1). Measure the weight of the test plate.
2). 20 μm is electrodeposited, and the weight of the cured coating film is measured.
3). Each test plate is immersed in acetone (20 ° C.) for 24 hours, dried at room temperature, and weighed. From each weight, the gel fraction was determined from equation (1). The higher, the better the curability. The weight loss on heating was determined from the equation (1).
Gel fraction = ((3) − (1)) / (2) − (1))) × 100 Equation (1)

(Note 5) Heat loss:
1). Measure the weight of the test plate in advance.
2). After 20 μm electrodeposition coating, put it in a dryer at 105 ° C. for 3 hours, take it out and allow it to cool.
Coated film + test plate] is measured.
3). The coating film is cured by the method for forming a single coating film in Examples 5 to 7 and Comparative Examples 4 and 6, and then the weight of [coating film + test plate] is measured. From the equation (2), the heating loss was determined.
Heating loss (%) = ((2) − (3)) / (2) − (1))) × 100 Equation (1)

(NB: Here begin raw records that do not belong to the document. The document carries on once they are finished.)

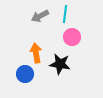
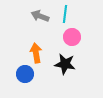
gray arrow: rotated 48 degrees clockwise
black star: moved 5 px right
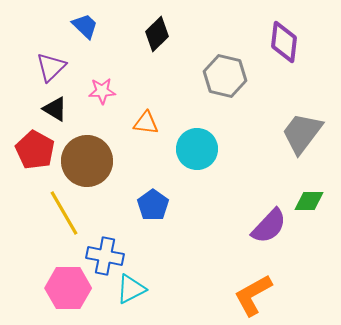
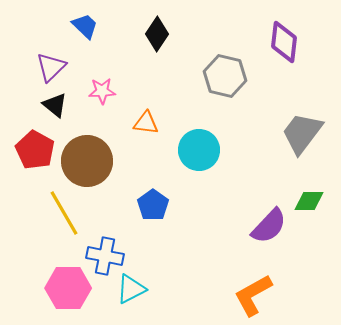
black diamond: rotated 12 degrees counterclockwise
black triangle: moved 4 px up; rotated 8 degrees clockwise
cyan circle: moved 2 px right, 1 px down
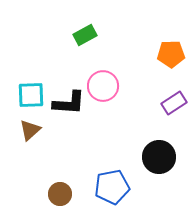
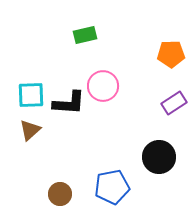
green rectangle: rotated 15 degrees clockwise
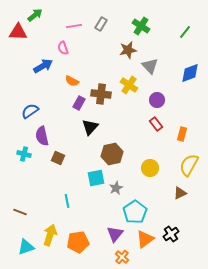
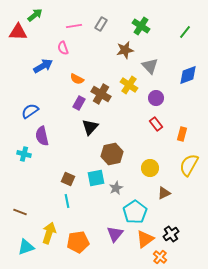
brown star: moved 3 px left
blue diamond: moved 2 px left, 2 px down
orange semicircle: moved 5 px right, 2 px up
brown cross: rotated 24 degrees clockwise
purple circle: moved 1 px left, 2 px up
brown square: moved 10 px right, 21 px down
brown triangle: moved 16 px left
yellow arrow: moved 1 px left, 2 px up
orange cross: moved 38 px right
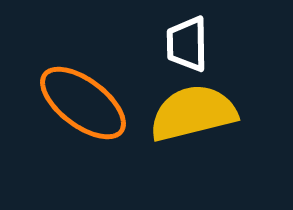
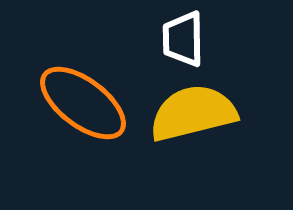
white trapezoid: moved 4 px left, 5 px up
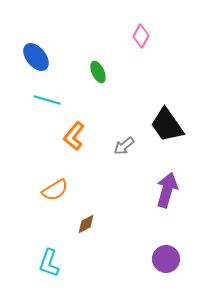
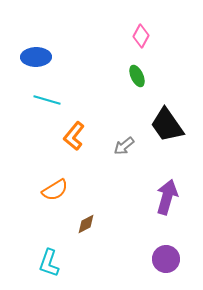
blue ellipse: rotated 52 degrees counterclockwise
green ellipse: moved 39 px right, 4 px down
purple arrow: moved 7 px down
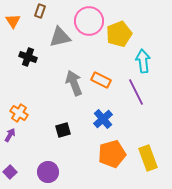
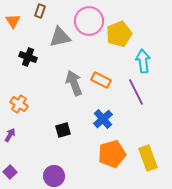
orange cross: moved 9 px up
purple circle: moved 6 px right, 4 px down
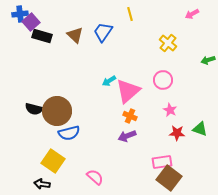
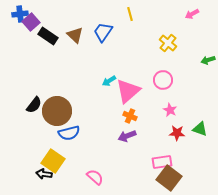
black rectangle: moved 6 px right; rotated 18 degrees clockwise
black semicircle: moved 4 px up; rotated 66 degrees counterclockwise
black arrow: moved 2 px right, 10 px up
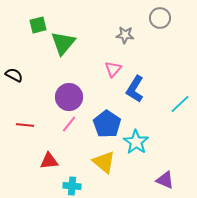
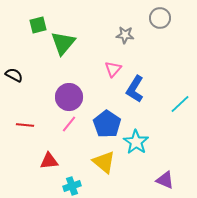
cyan cross: rotated 24 degrees counterclockwise
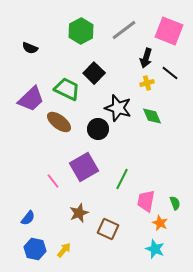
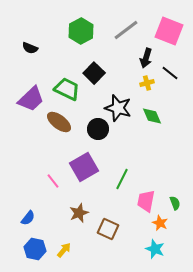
gray line: moved 2 px right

  (Note 6) Corrosion protection: Using a coated plate of a single coating film, a cross-cut wound was made on the electrodeposition coating film with a knife so as to reach the substrate, and this was subjected to a salt spray test for 840 hours in accordance with JISZ-2371. , Rust from knife damage and blister width were evaluated according to the following criteria.

  Table 5 shows the performance of the multilayer coating film obtained in Example 9 and Comparative Examples 9 and 10.

(Note 7) Specular reflectance: Based on JIS K-5400 using a multi-layer coated plate 6
The 0 degree specular gloss was measured.

(Note 8) Water resistance: Put the coated plate coated up to the top coat in a blister box at 50 ° C and take it out after 240 hours. Then, after drying at room temperature for 2 hours, a 2 mm square gobang was cut. Next, a vinyl tape was stuck and the number remaining after peeling was counted.
：: 100/100 remaining △: 90 to 99/100 ×: Less than 90/100

  The invention is suitable for automotive painting.

Claims (10)

A cationic coating composition containing an unsaturated group-modified cationic epoxy resin (A), a blocked polyisocyanate crosslinking agent (B), and a photopolymerization initiator (C). An unsaturated group-modified cationic epoxy resin (A) is obtained by reacting an epoxy resin (a) having an epoxy equivalent of 180 to 2500 with an unsaturated group-containing compound (b) and a cationic group-containing compound (c). The cationic coating composition according to claim 1, wherein: The cationic coating composition according to claim 1, wherein the unsaturated group-modified cationic epoxy resin (A) has an unsaturated group equivalent of 6000 or less. The cationic coating composition according to claim 1, wherein the epoxy resin (a) in the unsaturated group-modified cationic epoxy resin (A) is obtained by reacting a polyphenol compound with epihalohydrin. The cationic coating composition according to claim 1, further comprising a polymerizable unsaturated group-containing compound (D). The cationic coating composition according to any one of claims 1 to 5, wherein the cationic coating composition is a cationic electrodeposition coating, and the electrodeposition coating obtained by electrodeposition coating the cationic electrodeposition coating is irradiated with light and heated. To obtain a cured single coated film. The following steps 1 to 4,
Step 1: a step of applying a cationic coating composition according to any one of claims 1 to 5 on a substrate to form a cationic coating film,
Step 2: a step of irradiating the cationic coating film formed in Step 1 with light,
Step 3: applying an intermediate coating and / or a top coating to form an intermediate coating and / or a top coating;
Step 4: simultaneously heating and curing a multilayer coating film of the cationic coating film and the intermediate coating film, and / or the top coating film,
A method for forming a multilayer coating film. The method for forming a multilayer coating film according to claim 7, wherein preheating is performed at a temperature of 60 to 120C after the formation of the cationic coating film in Step 1 of Claim 7. The method according to claim 7, wherein the cationic coating composition is a cationic electrodeposition coating. A coated article obtained by the method according to any one of claims 6 to 9.